I used to know how to arrange my XSLT modules. Each module had to be self-contained, and any common code imported into all the modules that used it. The reason? Because when you have on-going validation of your XSLT stylesheets, if the module can’t stand alone then you get all sorts of spurious errors. For example, if you define a variable in module A, which includes module B which uses that variable, then although the application as a whole will work fine, when you’re editing module B you’ll get errors because the variable isn’t defined in that module.
That rationale just got blown out of the water.
Yes, it’s another <oXygen/> release! Back in the 90s, the release of a new web browser would set my heart racing (yes, I was that much of a geek). Nowadays I get my thrills from new versions of <oXygen/> (yes, I’m still that much of a geek). <oXygen/>’s already packed with features that make my life easier, but somehow each release seems to come up with something that I never knew I needed but find I can’t live without.
It’s as if George Cristian Bina and the team are spying on me. I’ve been dealing recently with some large XSLT applications, written by someone else, that haven’t been designed with standalone modules. And it’s such a headache, not knowing whether an error that’s been reported is a real error (like a mis-spelled variable reference) or something that will be fine when the module is used in context. I’ve had to resort to running the transformation to identify static errors in the stylesheet, which is tedious and time-consuming.
New <oXygen/> release to the rescue! <oXygen/> 8.2 has “Validation Scenarios”, which means you can tell <oXygen/> to validate particular files starting from other modules. Suddenly the only errors that are reported are the ones that you really have to do something about. And the same technique works for schema files, or any document that needs to be validated in context!
There are a couple of other new things that are handy too.
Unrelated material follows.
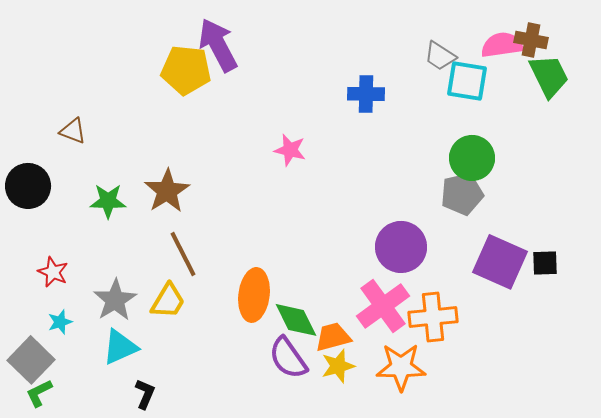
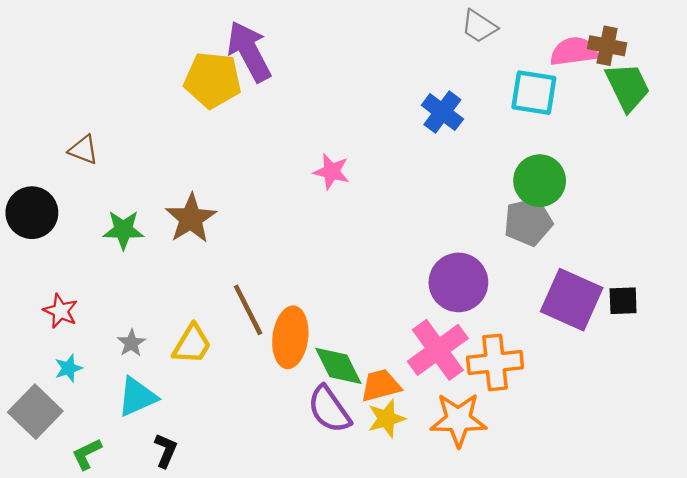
gray trapezoid: (440, 56) -> (479, 26), moved
blue cross: (366, 94) -> (442, 112), moved, turned 36
brown line: (183, 254) -> (248, 310), moved
gray star: (115, 300) -> (131, 343), size x0.6
green L-shape: (39, 393) -> (87, 454), moved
Just the other day I was thinking “Hmm, this Outline view is really useful but I wish it would show me the name attribute rather than the id attribute for these elements.” Now I can configure it to show whichever attributes I want. And multi-line search & replace: what a godsend! (There are lots more new features; these are just the ones that I’ve used in the day since I installed it.)
There were a couple of things that came up in the last version of <oXygen/> that I reported and have been fixed. One was a problem opening files with long lines: now if you try to open such a file you get asked if you want to format & indent it on opening. I think that being responsive to users (whether bug reports or requests for features) is a real indication of the development of great software. It makes a huge difference that George Cristian Bina (like Michael Kay) is approachable and active in the community: their applications are better for it, and their users much more loyal!
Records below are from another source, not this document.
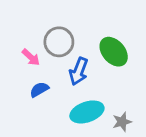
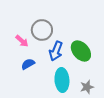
green ellipse: (114, 52) -> (81, 51), moved
cyan ellipse: (87, 112) -> (62, 80), turned -75

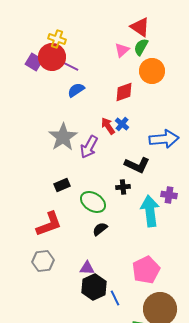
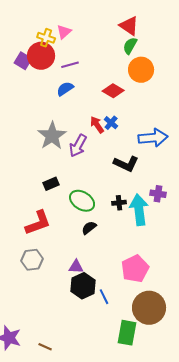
pink triangle: (122, 50) -> (64, 32), moved
purple line: (70, 66) -> (70, 65), moved, turned -42
red diamond: (124, 92) -> (113, 91), turned 50
black cross: (123, 187) -> (119, 203), moved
So now I have to go re-think my rules of thumb on how to organise modules…
[Disclosure: I get a free license for <oXygen/>, and they’ve made it easy for me to provide temporary licenses when I run training courses, so I’m in their debt. But honestly, I’d pay for it if I didn’t get it for free. I really couldn’t live without it.]
Comments
Re: Big XSLT applications just got easier to manage
Hi Jeni,
May I introduce myself: Justin Johansson from Downunder (South Australia).
My adventures with XSLT began in the early days with Instant Saxon which I used to produce my C.V. in multiple formats (txt, html, pdf). Over the years my Googling for XSLT info has often yielded information authored by yourself, among other leaders in the field so I would really respect your comments on the following.
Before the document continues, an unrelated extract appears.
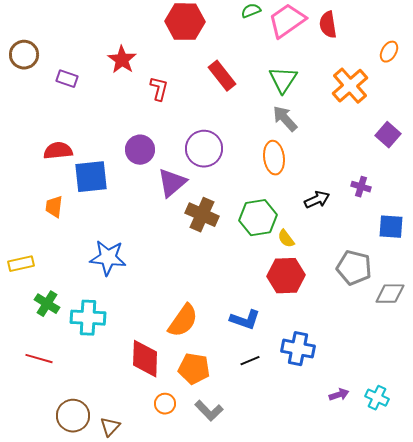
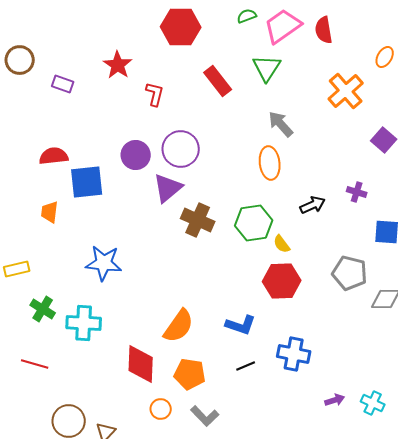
green triangle: (283, 80) -> (267, 68), moved
purple circle: (204, 149) -> (181, 149), moved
Firstly, I chose this topic "Big XSLT applications just got easier to manage" to reply as on, since as my knowledge and use of XSLT as matured, so my XSLT apps have become bigger and bigger to the point of being bigger than Ben Hur. This, in my mind, seeded the questions: "What's the best way to factorise and reduce the amount of XSLT code one must write and manage, and how can I achieve this in a reasonable amount of time?"
Okay, that's the sizzle and now the sausage (my thought process and solution) ...
1. Use Functional Programming techniques both syntactically (to achieve conciseness of XSLT code) and algorithmically (develop XSLT solutions within an FP library framework).
2. Ponder an FP language for a model. I chose Haskell.
3. Implement how? Haskell to XSLT translator? Hmm, the impedance mismatch between the languages might just be a bit too much. Preprocess XSLT in some other way to achieve 1.?
4. Consider some use cases and see if preprocessing XSLT is the way to go.
Here's one use case that, whilst easy enough in native XSLT, still lends itself to amenability of 3.
Say you want an XSLT function to sum all but the first value in a list of values.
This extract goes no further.